Occasionally technology can surprise the living s%&t out of you and make you feel totally connected – to your inner most human – by dialing up the emotion and forgetting all else. Google’s recent advertising and YouTube spots, “Dear Sophie” and “It Gets Better,” illustrate the potential to sell a story better than ever before.
“Dear Sophie” tells a dad’s story of the life and times of his daughter, Sophie, through the prism/functionality of the Chrome browser. It is nimble, poetic and sensitive. It is more a scrapbook than a piece of creative, just as memories are almost always more emotional screen grabs than historical playbacks. The spot shows Sophie as a dynamic life force and growing through life stages right before our eyes, just as Google has.
Ultimately, “Dear Sophie” is supremely moving, touching and filled with heart. All the more amazing? This is a commercial for nothing more than a web browser. Not bad for a company that refused to do commercials of any kind up to this point.

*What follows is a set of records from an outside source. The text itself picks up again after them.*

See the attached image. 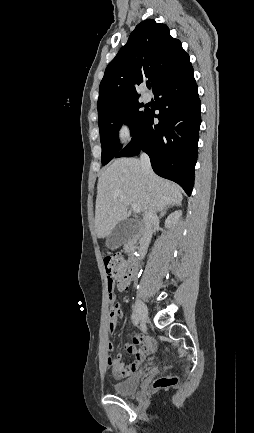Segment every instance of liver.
<instances>
[{
  "instance_id": "liver-1",
  "label": "liver",
  "mask_w": 254,
  "mask_h": 433,
  "mask_svg": "<svg viewBox=\"0 0 254 433\" xmlns=\"http://www.w3.org/2000/svg\"><path fill=\"white\" fill-rule=\"evenodd\" d=\"M180 187L147 173L136 158L116 159L99 177L95 206V232L98 238L110 235L114 227L128 217L130 204H137L143 214L150 207L155 211L180 205Z\"/></svg>"
}]
</instances>
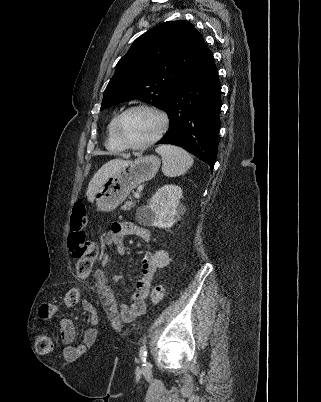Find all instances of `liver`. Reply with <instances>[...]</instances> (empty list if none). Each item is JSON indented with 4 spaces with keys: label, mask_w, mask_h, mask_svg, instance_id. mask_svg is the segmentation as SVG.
Returning <instances> with one entry per match:
<instances>
[{
    "label": "liver",
    "mask_w": 321,
    "mask_h": 402,
    "mask_svg": "<svg viewBox=\"0 0 321 402\" xmlns=\"http://www.w3.org/2000/svg\"><path fill=\"white\" fill-rule=\"evenodd\" d=\"M130 163L131 161L129 160L113 159L104 164L89 182L86 193L88 200L93 201L96 191L107 180V178Z\"/></svg>",
    "instance_id": "1"
}]
</instances>
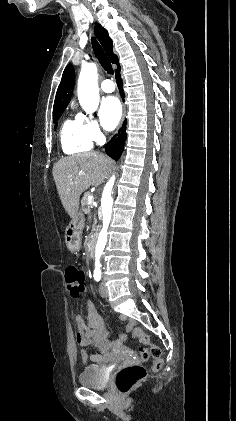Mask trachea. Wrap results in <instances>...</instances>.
I'll return each instance as SVG.
<instances>
[{
	"instance_id": "1",
	"label": "trachea",
	"mask_w": 236,
	"mask_h": 421,
	"mask_svg": "<svg viewBox=\"0 0 236 421\" xmlns=\"http://www.w3.org/2000/svg\"><path fill=\"white\" fill-rule=\"evenodd\" d=\"M91 42H92V48H93L95 57L98 58V61L102 65V68L107 73L113 75L114 71L111 66V62L108 56L106 55L105 51L103 50L101 45L97 42V40L94 37L91 38Z\"/></svg>"
}]
</instances>
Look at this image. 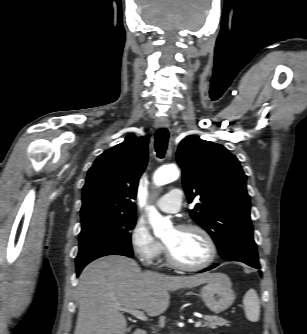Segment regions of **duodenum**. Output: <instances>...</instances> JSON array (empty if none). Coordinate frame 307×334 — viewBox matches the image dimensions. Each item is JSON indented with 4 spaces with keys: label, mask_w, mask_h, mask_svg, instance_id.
Listing matches in <instances>:
<instances>
[{
    "label": "duodenum",
    "mask_w": 307,
    "mask_h": 334,
    "mask_svg": "<svg viewBox=\"0 0 307 334\" xmlns=\"http://www.w3.org/2000/svg\"><path fill=\"white\" fill-rule=\"evenodd\" d=\"M132 334H146V331L144 329L138 328L134 330Z\"/></svg>",
    "instance_id": "obj_1"
}]
</instances>
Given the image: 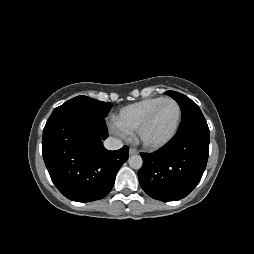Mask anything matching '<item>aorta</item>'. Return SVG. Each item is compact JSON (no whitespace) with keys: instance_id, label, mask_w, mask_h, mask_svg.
I'll return each mask as SVG.
<instances>
[{"instance_id":"obj_1","label":"aorta","mask_w":254,"mask_h":254,"mask_svg":"<svg viewBox=\"0 0 254 254\" xmlns=\"http://www.w3.org/2000/svg\"><path fill=\"white\" fill-rule=\"evenodd\" d=\"M129 166L133 169H140L143 164V160L140 155H132L128 159Z\"/></svg>"}]
</instances>
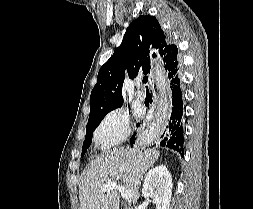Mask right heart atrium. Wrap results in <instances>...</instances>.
<instances>
[{
  "label": "right heart atrium",
  "mask_w": 253,
  "mask_h": 209,
  "mask_svg": "<svg viewBox=\"0 0 253 209\" xmlns=\"http://www.w3.org/2000/svg\"><path fill=\"white\" fill-rule=\"evenodd\" d=\"M128 113L121 108L108 112L96 127L93 139L102 150H108L123 143L130 135Z\"/></svg>",
  "instance_id": "obj_1"
}]
</instances>
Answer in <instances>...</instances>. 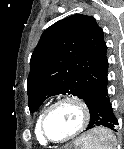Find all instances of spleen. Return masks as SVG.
<instances>
[{"label": "spleen", "mask_w": 124, "mask_h": 149, "mask_svg": "<svg viewBox=\"0 0 124 149\" xmlns=\"http://www.w3.org/2000/svg\"><path fill=\"white\" fill-rule=\"evenodd\" d=\"M97 129L95 136L84 140V149H113L116 138L107 129Z\"/></svg>", "instance_id": "spleen-1"}]
</instances>
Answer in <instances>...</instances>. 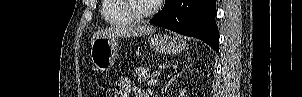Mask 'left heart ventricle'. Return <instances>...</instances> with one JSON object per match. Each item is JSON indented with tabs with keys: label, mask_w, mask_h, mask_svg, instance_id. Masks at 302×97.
<instances>
[{
	"label": "left heart ventricle",
	"mask_w": 302,
	"mask_h": 97,
	"mask_svg": "<svg viewBox=\"0 0 302 97\" xmlns=\"http://www.w3.org/2000/svg\"><path fill=\"white\" fill-rule=\"evenodd\" d=\"M130 3L133 9L138 13L146 12L152 4L150 0H132Z\"/></svg>",
	"instance_id": "b2bd125f"
}]
</instances>
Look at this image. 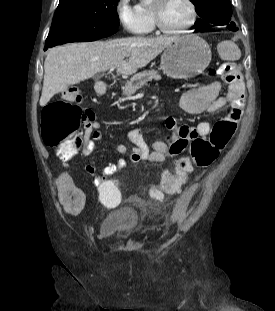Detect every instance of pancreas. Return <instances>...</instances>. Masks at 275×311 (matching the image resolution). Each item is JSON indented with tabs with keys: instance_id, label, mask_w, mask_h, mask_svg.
<instances>
[{
	"instance_id": "obj_1",
	"label": "pancreas",
	"mask_w": 275,
	"mask_h": 311,
	"mask_svg": "<svg viewBox=\"0 0 275 311\" xmlns=\"http://www.w3.org/2000/svg\"><path fill=\"white\" fill-rule=\"evenodd\" d=\"M161 76L156 70L143 71L134 75L129 81H127L123 87V96H131L136 93L138 89L152 80H160Z\"/></svg>"
}]
</instances>
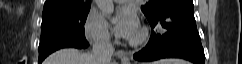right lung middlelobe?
<instances>
[{"instance_id":"1","label":"right lung middle lobe","mask_w":242,"mask_h":64,"mask_svg":"<svg viewBox=\"0 0 242 64\" xmlns=\"http://www.w3.org/2000/svg\"><path fill=\"white\" fill-rule=\"evenodd\" d=\"M89 10L52 12L42 15L39 62L61 48L82 49L89 46L84 35V24Z\"/></svg>"}]
</instances>
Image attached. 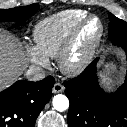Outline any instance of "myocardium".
Instances as JSON below:
<instances>
[{"label":"myocardium","instance_id":"f54148a6","mask_svg":"<svg viewBox=\"0 0 127 127\" xmlns=\"http://www.w3.org/2000/svg\"><path fill=\"white\" fill-rule=\"evenodd\" d=\"M91 20H97L99 23V31L92 42L87 47L83 56L78 59H73V54L78 42L79 35L84 26ZM104 24L96 15H87L83 18L71 31L66 39L63 47L58 54V65L60 70L67 75H77L84 71L93 59L95 52L101 44L104 36Z\"/></svg>","mask_w":127,"mask_h":127}]
</instances>
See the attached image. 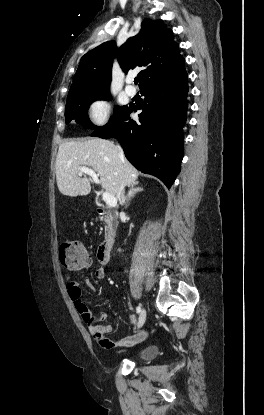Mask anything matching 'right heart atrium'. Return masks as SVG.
Here are the masks:
<instances>
[{
    "label": "right heart atrium",
    "mask_w": 264,
    "mask_h": 415,
    "mask_svg": "<svg viewBox=\"0 0 264 415\" xmlns=\"http://www.w3.org/2000/svg\"><path fill=\"white\" fill-rule=\"evenodd\" d=\"M111 113V103L107 98H98L92 101L88 108L90 120L95 125H104Z\"/></svg>",
    "instance_id": "1"
}]
</instances>
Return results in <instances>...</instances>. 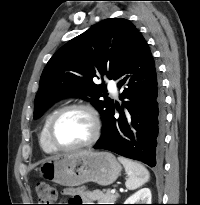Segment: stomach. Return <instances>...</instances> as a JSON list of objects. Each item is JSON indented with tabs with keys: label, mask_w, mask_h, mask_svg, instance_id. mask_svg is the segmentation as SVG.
<instances>
[{
	"label": "stomach",
	"mask_w": 200,
	"mask_h": 205,
	"mask_svg": "<svg viewBox=\"0 0 200 205\" xmlns=\"http://www.w3.org/2000/svg\"><path fill=\"white\" fill-rule=\"evenodd\" d=\"M121 169V165L110 152L78 150L43 162L40 172L47 180L66 187H75L90 181L107 186L118 178Z\"/></svg>",
	"instance_id": "1"
}]
</instances>
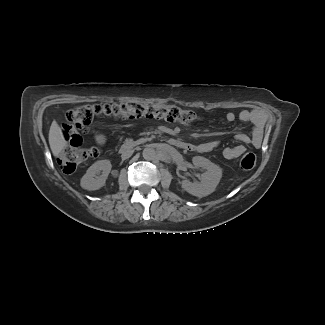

The spot Google created for the “It Gets Better” project, an organization whose mission is to prevent/end teen gay, lesbian, and trans-gender suicide by providing a context full of life experiential hope. It is real, if not raw, and frames the promise of “life getting better” by a breadth of people who have “lived the life and earned the right” to share the message of “it gets better”. Pro-social activist “celebrities” including Lady Gaga, Adam Lambert and Woody from Toy Story are featured in the spot.
It is hard to imagine Google telling its story of human engagement, purpose and information clarity better than through these emotionally rich, wonderfully framed spots. Sure, it is a risky way of telling a functional superiority story – the things Chrome does – but if your name is Google and your mission is to change how the world gets information, how do you not put it all out there?